-- TASK DETAILS --
Go through the lines below and copy any that hold the string "Cautare".

>>>>>

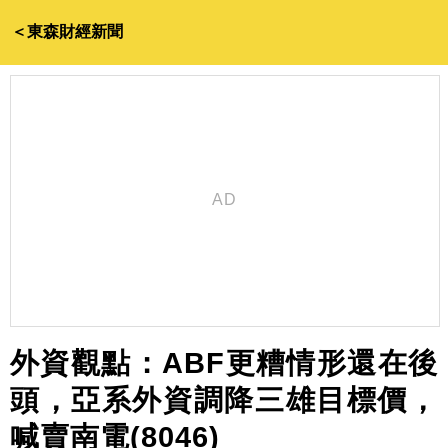
＜東森財經新聞
外資觀點：ABF更糟情形還在後
頭，亞系外資調降三雄目標價，
喊賣南電(8046)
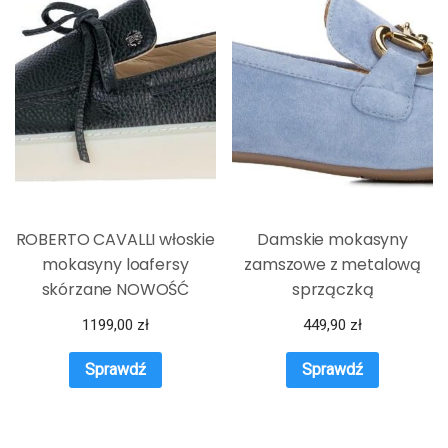
ROBERTO CAVALLI włoskie
Damskie mokasyny
mokasyny loafersy
zamszowe z metalową
skórzane NOWOŚĆ
sprzączką
1199,00
zł
449,90
zł
Sprawdź
Sprawdź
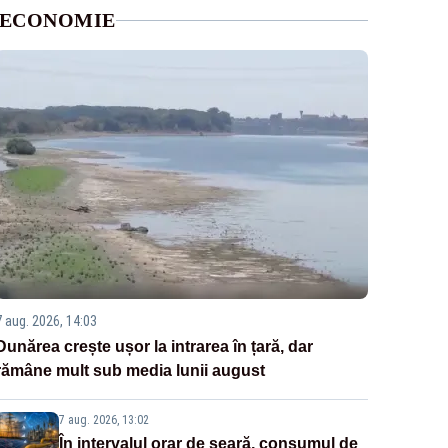
ECONOMIE
7 aug. 2026, 14:03
Dunărea crește ușor la intrarea în țară, dar
rămâne mult sub media lunii august
7 aug. 2026, 13:02
În intervalul orar de seară, consumul de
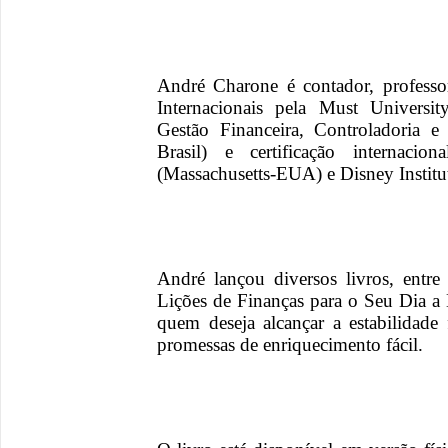
André Charone é contador, professo
Internacionais pela Must Univers
Gestão Financeira, Controladoria 
Brasil) e certificação internaci
(Massachusetts-EUA) e Disney Instit
André lançou diversos livros, entre
Lições de Finanças para o Seu Dia a D
quem deseja alcançar a estabilidade
promessas de enriquecimento fácil.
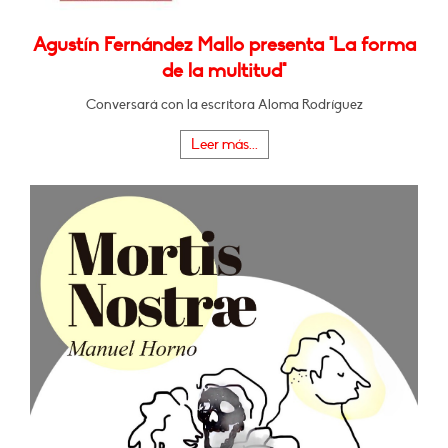
Agustín Fernández Mallo presenta "La forma
de la multitud"
Conversará con la escritora Aloma Rodríguez
Leer más...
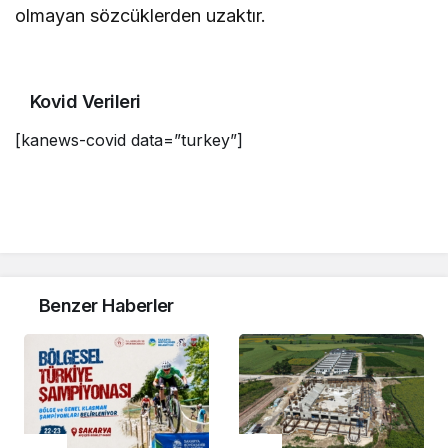
olmayan sözcüklerden uzaktır.
Kovid Verileri
[kanews-covid data=”turkey”]
Benzer Haberler
Spor
Spor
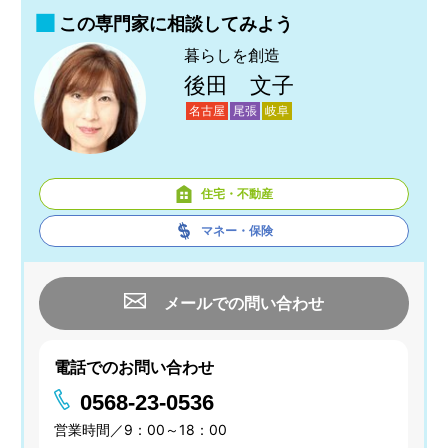
この専門家に相談してみよう
暮らしを創造
後田 文子
名古屋
尾張
岐阜
住宅・不動産
マネー・保険
メールでの問い合わせ
電話でのお問い合わせ
0568-23-0536
営業時間／9：00～18：00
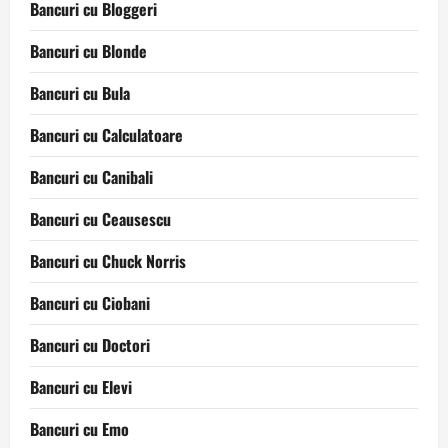
Bancuri cu Bloggeri
Bancuri cu Blonde
Bancuri cu Bula
Bancuri cu Calculatoare
Bancuri cu Canibali
Bancuri cu Ceausescu
Bancuri cu Chuck Norris
Bancuri cu Ciobani
Bancuri cu Doctori
Bancuri cu Elevi
Bancuri cu Emo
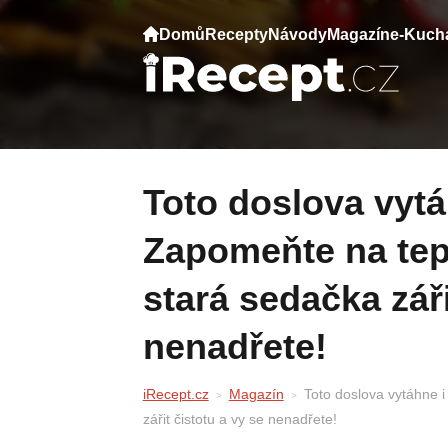
Domů
Recepty
Návody
Magazín
e-Kuch
Toto doslova vytáhne i starou špínu:
Zapomeňte na tepo
stará sedačka záři
nenadřete!
iRecept.cz
Magazín
Toto doslova vytáhne i
zářit čistotu a vy se nenadřete!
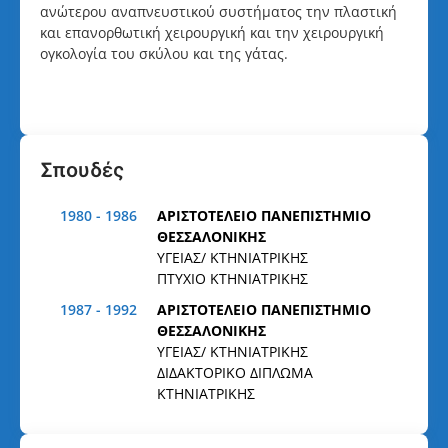
ανώτερου αναπνευστικού συστήματος την πλαστική
και επανορθωτική χειρουργική και την χειρουργική
ογκολογία του σκύλου και της γάτας.
Σπουδές
1980 - 1986
ΑΡΙΣΤΟΤΕΛΕΙΟ ΠΑΝΕΠΙΣΤΗΜΙΟ
ΘΕΣΣΑΛΟΝΙΚΗΣ
ΥΓΕΙΑΣ/ ΚΤΗΝΙΑΤΡΙΚΗΣ
ΠΤΥΧΙΟ ΚΤΗΝΙΑΤΡΙΚΗΣ
1987 - 1992
ΑΡΙΣΤΟΤΕΛΕΙΟ ΠΑΝΕΠΙΣΤΗΜΙΟ
ΘΕΣΣΑΛΟΝΙΚΗΣ
ΥΓΕΙΑΣ/ ΚΤΗΝΙΑΤΡΙΚΗΣ
ΔΙΔΑΚΤΟΡΙΚΟ ΔΙΠΛΩΜΑ
ΚΤΗΝΙΑΤΡΙΚΗΣ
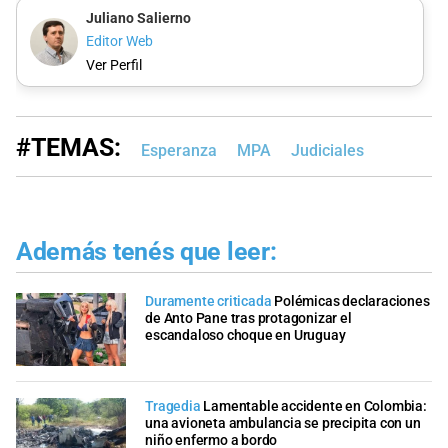
Juliano Salierno
Editor Web
Ver Perfil
#TEMAS:
Esperanza
MPA
Judiciales
Además tenés que leer:
Duramente criticada
Polémicas declaraciones
de Anto Pane tras protagonizar el
escandaloso choque en Uruguay
Tragedia
Lamentable accidente en Colombia:
una avioneta ambulancia se precipita con un
niño enfermo a bordo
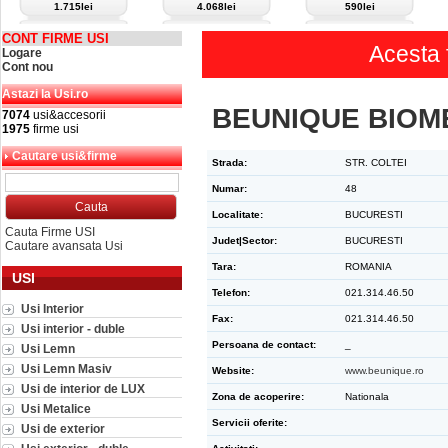
1.715lei
4.068lei
590lei
CONT FIRME USI
Acesta 
Logare
Cont nou
Astazi la Usi.ro
BEUNIQUE BIOME
7074
usi&accesorii
1975
firme usi
Cautare usi&firme
Strada:
STR. COLTEI
Numar:
48
Localitate:
BUCURESTI
Cauta Firme USI
Judet|Sector:
BUCURESTI
Cautare avansata Usi
Tara:
ROMANIA
USI
Telefon:
021.314.46.50
Usi Interior
Fax:
021.314.46.50
Usi interior - duble
Persoana de contact:
_
Usi Lemn
Usi Lemn Masiv
Website:
www.beunique.ro
Usi de interior de LUX
Zona de acoperire:
Nationala
Usi Metalice
Servicii oferite:
Usi de exterior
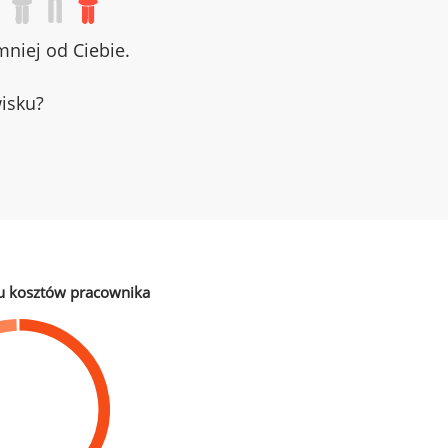
niej od Ciebie.
wisku?
u kosztów pracownika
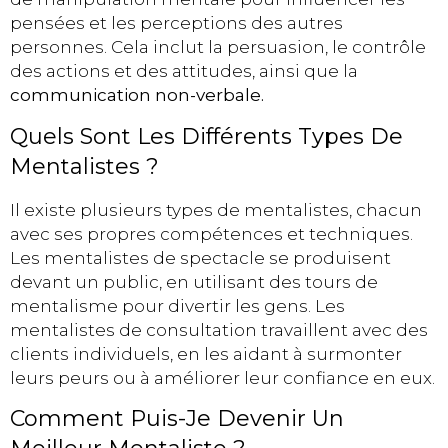
pensées et les perceptions des autres
personnes. Cela inclut la persuasion, le contrôle
des actions et des attitudes, ainsi que la
communication non-verbale.
Quels Sont Les Différents Types De
Mentalistes ?
Il existe plusieurs types de mentalistes, chacun
avec ses propres compétences et techniques.
Les mentalistes de spectacle se produisent
devant un public, en utilisant des tours de
mentalisme pour divertir les gens. Les
mentalistes de consultation travaillent avec des
clients individuels, en les aidant à surmonter
leurs peurs ou à améliorer leur confiance en eux.
Comment Puis-Je Devenir Un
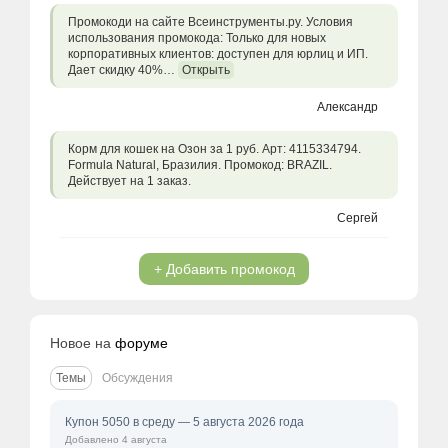
Промокоди на сайте Всеинструменты.ру. Условия
использования промокода: Только для новых
корпоративных клиентов: доступен для юрлиц и ИП.
Дает скидку 40%…
Открыть
Александр
Корм для кошек на Озон за 1 руб. Арт: 4115334794.
Formula Natural, Бразилия. Промокод: BRAZIL.
Действует на 1 заказ.
Сергей
+ Добавить промокод
Новое на
форуме
Темы
Обсуждения
Купон 5050 в среду — 5 августа 2026 года
Добавлено 4 августа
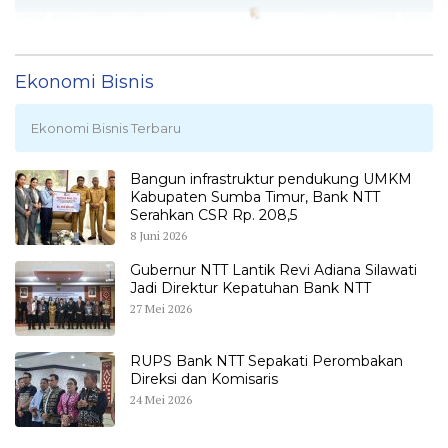
Ekonomi Bisnis
Ekonomi Bisnis Terbaru
Bangun infrastruktur pendukung UMKM
Kabupaten Sumba Timur, Bank NTT
Serahkan CSR Rp. 208,5
8 Juni 2026
Gubernur NTT Lantik Revi Adiana Silawati
Jadi Direktur Kepatuhan Bank NTT
27 Mei 2026
RUPS Bank NTT Sepakati Perombakan
Direksi dan Komisaris
24 Mei 2026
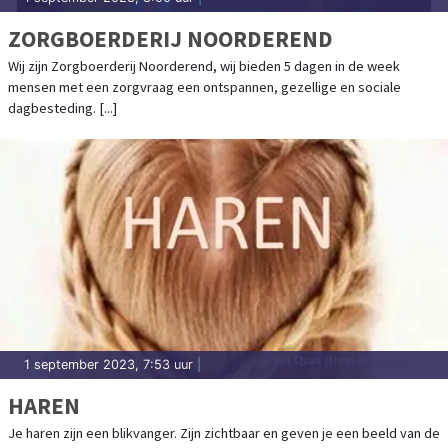
ZORGBOERDERIJ NOORDEREND
Wij zijn Zorgboerderij Noorderend, wij bieden 5 dagen in de week
mensen met een zorgvraag een ontspannen, gezellige en sociale
dagbesteding. [...]
1 september 2023, 7:53 uur
|
HAREN
Je haren zijn een blikvanger. Zijn zichtbaar en geven je een beeld van de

<<<<<

-- ANSWER TO THE EXERCISE --
Cautare usi&firme
Cautare avansata Usi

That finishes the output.